-- Assignment --
Nothing in the listing below should be skipped, so transcribe it all exactly.

-- Dataset records --

* * * *

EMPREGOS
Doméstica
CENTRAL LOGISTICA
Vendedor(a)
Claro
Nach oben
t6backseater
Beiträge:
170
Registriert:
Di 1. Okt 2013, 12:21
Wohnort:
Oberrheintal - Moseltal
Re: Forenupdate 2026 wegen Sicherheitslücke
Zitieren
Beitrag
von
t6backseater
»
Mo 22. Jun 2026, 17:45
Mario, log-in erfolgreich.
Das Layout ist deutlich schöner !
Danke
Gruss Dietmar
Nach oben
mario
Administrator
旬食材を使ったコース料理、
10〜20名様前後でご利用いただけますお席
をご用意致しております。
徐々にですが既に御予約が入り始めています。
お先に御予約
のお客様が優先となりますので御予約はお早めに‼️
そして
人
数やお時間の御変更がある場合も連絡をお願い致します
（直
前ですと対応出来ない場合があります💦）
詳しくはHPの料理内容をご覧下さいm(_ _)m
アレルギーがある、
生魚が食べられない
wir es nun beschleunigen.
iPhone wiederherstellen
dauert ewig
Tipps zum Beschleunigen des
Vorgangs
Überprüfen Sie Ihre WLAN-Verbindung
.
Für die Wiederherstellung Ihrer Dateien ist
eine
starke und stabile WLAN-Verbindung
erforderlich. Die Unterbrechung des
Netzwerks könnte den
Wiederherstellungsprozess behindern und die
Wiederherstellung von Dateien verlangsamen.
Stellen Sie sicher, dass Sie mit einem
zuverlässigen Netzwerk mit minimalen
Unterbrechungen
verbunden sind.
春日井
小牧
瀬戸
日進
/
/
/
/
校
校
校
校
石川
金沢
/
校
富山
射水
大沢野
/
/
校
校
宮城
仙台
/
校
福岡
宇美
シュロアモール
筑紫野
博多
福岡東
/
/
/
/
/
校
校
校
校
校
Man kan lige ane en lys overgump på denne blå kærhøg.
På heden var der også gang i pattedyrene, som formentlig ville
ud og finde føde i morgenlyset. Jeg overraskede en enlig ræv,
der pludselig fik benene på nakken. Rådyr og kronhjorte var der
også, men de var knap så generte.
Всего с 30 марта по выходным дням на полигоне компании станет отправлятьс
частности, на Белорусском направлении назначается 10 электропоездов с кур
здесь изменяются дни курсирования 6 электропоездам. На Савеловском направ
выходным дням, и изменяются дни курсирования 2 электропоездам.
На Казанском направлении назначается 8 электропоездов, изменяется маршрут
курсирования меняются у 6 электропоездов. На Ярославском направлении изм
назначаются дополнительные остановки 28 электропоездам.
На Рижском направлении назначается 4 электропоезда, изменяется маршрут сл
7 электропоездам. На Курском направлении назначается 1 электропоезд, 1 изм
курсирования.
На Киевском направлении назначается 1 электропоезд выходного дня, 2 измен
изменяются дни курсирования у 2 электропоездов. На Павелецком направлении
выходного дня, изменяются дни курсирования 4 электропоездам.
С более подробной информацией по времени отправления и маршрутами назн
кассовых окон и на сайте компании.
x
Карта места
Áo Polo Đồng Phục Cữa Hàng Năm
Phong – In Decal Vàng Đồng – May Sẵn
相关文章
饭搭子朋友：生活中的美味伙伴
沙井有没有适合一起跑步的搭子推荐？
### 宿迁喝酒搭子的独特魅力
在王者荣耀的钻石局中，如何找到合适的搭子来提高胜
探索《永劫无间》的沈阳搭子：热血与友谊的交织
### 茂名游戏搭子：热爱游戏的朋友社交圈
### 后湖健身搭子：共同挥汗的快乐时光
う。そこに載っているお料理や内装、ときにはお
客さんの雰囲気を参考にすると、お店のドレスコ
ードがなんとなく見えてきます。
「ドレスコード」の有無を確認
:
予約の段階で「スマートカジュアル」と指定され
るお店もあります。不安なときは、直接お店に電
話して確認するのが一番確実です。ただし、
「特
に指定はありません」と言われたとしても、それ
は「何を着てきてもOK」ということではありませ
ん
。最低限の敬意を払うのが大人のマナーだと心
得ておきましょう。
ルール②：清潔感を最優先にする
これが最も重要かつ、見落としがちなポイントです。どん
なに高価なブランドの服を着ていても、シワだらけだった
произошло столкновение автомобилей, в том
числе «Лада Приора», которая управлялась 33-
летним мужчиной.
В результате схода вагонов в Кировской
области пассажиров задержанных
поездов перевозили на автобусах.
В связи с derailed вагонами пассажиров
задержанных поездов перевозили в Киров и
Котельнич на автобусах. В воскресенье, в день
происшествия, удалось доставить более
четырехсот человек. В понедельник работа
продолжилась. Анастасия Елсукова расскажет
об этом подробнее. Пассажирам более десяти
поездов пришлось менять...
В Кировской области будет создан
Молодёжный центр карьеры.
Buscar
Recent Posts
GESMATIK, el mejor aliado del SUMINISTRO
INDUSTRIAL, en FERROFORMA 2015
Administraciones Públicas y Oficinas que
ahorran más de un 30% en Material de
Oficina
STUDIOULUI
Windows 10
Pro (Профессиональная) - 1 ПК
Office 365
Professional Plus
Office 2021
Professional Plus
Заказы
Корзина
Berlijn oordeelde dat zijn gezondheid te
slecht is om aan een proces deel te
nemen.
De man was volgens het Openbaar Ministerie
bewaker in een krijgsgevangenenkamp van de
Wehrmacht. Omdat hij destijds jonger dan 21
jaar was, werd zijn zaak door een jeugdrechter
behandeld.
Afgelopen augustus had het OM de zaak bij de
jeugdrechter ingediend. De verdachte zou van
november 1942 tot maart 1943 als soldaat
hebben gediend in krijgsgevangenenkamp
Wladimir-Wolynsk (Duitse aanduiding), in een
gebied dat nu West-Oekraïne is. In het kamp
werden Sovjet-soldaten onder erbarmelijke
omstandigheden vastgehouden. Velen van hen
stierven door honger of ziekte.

* * * *

-- Written reply --
EMPREGOS
Doméstica
CENTRAL LOGISTICA
Vendedor(a)
Claro
Nach oben
t6backseater
Beiträge:
170
Registriert:
Di 1. Okt 2013, 12:21
Wohnort:
Oberrheintal - Moseltal
Re: Forenupdate 2026 wegen Sicherheitslücke
Zitieren
Beitrag
von
t6backseater
»
Mo 22. Jun 2026, 17:45
Mario, log-in erfolgreich.
Das Layout ist deutlich schöner !
Danke
Gruss Dietmar
Nach oben
mario
Administrator
旬食材を使ったコース料理、
10〜20名様前後でご利用いただけますお席
をご用意致しております。
徐々にですが既に御予約が入り始めています。
お先に御予約
のお客様が優先となりますので御予約はお早めに‼️
そして
人
数やお時間の御変更がある場合も連絡をお願い致します
（直
前ですと対応出来ない場合があります💦）
詳しくはHPの料理内容をご覧下さいm(_ _)m
アレルギーがある、
生魚が食べられない
wir es nun beschleunigen.
iPhone wiederherstellen
dauert ewig
Tipps zum Beschleunigen des
Vorgangs
Überprüfen Sie Ihre WLAN-Verbindung
.
Für die Wiederherstellung Ihrer Dateien ist
eine
starke und stabile WLAN-Verbindung
erforderlich. Die Unterbrechung des
Netzwerks könnte den
Wiederherstellungsprozess behindern und die
Wiederherstellung von Dateien verlangsamen.
Stellen Sie sicher, dass Sie mit einem
zuverlässigen Netzwerk mit minimalen
Unterbrechungen
verbunden sind.
春日井
小牧
瀬戸
日進
/
/
/
/
校
校
校
校
石川
金沢
/
校
富山
射水
大沢野
/
/
校
校
宮城
仙台
/
校
福岡
宇美
シュロアモール
筑紫野
博多
福岡東
/
/
/
/
/
校
校
校
校
校
Man kan lige ane en lys overgump på denne blå kærhøg.
På heden var der også gang i pattedyrene, som formentlig ville
ud og finde føde i morgenlyset. Jeg overraskede en enlig ræv,
der pludselig fik benene på nakken. Rådyr og kronhjorte var der
også, men de var knap så generte.
Всего с 30 марта по выходным дням на полигоне компании станет отправлятьс
частности, на Белорусском направлении назначается 10 электропоездов с кур
здесь изменяются дни курсирования 6 электропоездам. На Савеловском направ
выходным дням, и изменяются дни курсирования 2 электропоездам.
На Казанском направлении назначается 8 электропоездов, изменяется маршрут
курсирования меняются у 6 электропоездов. На Ярославском направлении изм
назначаются дополнительные остановки 28 электропоездам.
На Рижском направлении назначается 4 электропоезда, изменяется маршрут сл
7 электропоездам. На Курском направлении назначается 1 электропоезд, 1 изм
курсирования.
На Киевском направлении назначается 1 электропоезд выходного дня, 2 измен
изменяются дни курсирования у 2 электропоездов. На Павелецком направлении
выходного дня, изменяются дни курсирования 4 электропоездам.
С более подробной информацией по времени отправления и маршрутами назн
кассовых окон и на сайте компании.
x
Карта места
Áo Polo Đồng Phục Cữa Hàng Năm
Phong – In Decal Vàng Đồng – May Sẵn
相关文章
饭搭子朋友：生活中的美味伙伴
沙井有没有适合一起跑步的搭子推荐？
### 宿迁喝酒搭子的独特魅力
在王者荣耀的钻石局中，如何找到合适的搭子来提高胜
探索《永劫无间》的沈阳搭子：热血与友谊的交织
### 茂名游戏搭子：热爱游戏的朋友社交圈
### 后湖健身搭子：共同挥汗的快乐时光
う。そこに載っているお料理や内装、ときにはお
客さんの雰囲気を参考にすると、お店のドレスコ
ードがなんとなく見えてきます。
「ドレスコード」の有無を確認
:
予約の段階で「スマートカジュアル」と指定され
るお店もあります。不安なときは、直接お店に電
話して確認するのが一番確実です。ただし、
「特
に指定はありません」と言われたとしても、それ
は「何を着てきてもOK」ということではありませ
ん
。最低限の敬意を払うのが大人のマナーだと心
得ておきましょう。
ルール②：清潔感を最優先にする
これが最も重要かつ、見落としがちなポイントです。どん
なに高価なブランドの服を着ていても、シワだらけだった
произошло столкновение автомобилей, в том
числе «Лада Приора», которая управлялась 33-
летним мужчиной.
В результате схода вагонов в Кировской
области пассажиров задержанных
поездов перевозили на автобусах.
В связи с derailed вагонами пассажиров
задержанных поездов перевозили в Киров и
Котельнич на автобусах. В воскресенье, в день
происшествия, удалось доставить более
четырехсот человек. В понедельник работа
продолжилась. Анастасия Елсукова расскажет
об этом подробнее. Пассажирам более десяти
поездов пришлось менять...
В Кировской области будет создан
Молодёжный центр карьеры.
Buscar
Recent Posts
GESMATIK, el mejor aliado del SUMINISTRO
INDUSTRIAL, en FERROFORMA 2015
Administraciones Públicas y Oficinas que
ahorran más de un 30% en Material de
Oficina
STUDIOULUI
Windows 10
Pro (Профессиональная) - 1 ПК
Office 365
Professional Plus
Office 2021
Professional Plus
Заказы
Корзина
Berlijn oordeelde dat zijn gezondheid te
slecht is om aan een proces deel te
nemen.
De man was volgens het Openbaar Ministerie
bewaker in een krijgsgevangenenkamp van de
Wehrmacht. Omdat hij destijds jonger dan 21
jaar was, werd zijn zaak door een jeugdrechter
behandeld.
Afgelopen augustus had het OM de zaak bij de
jeugdrechter ingediend. De verdachte zou van
november 1942 tot maart 1943 als soldaat
hebben gediend in krijgsgevangenenkamp
Wladimir-Wolynsk (Duitse aanduiding), in een
gebied dat nu West-Oekraïne is. In het kamp
werden Sovjet-soldaten onder erbarmelijke
omstandigheden vastgehouden. Velen van hen
stierven door honger of ziekte.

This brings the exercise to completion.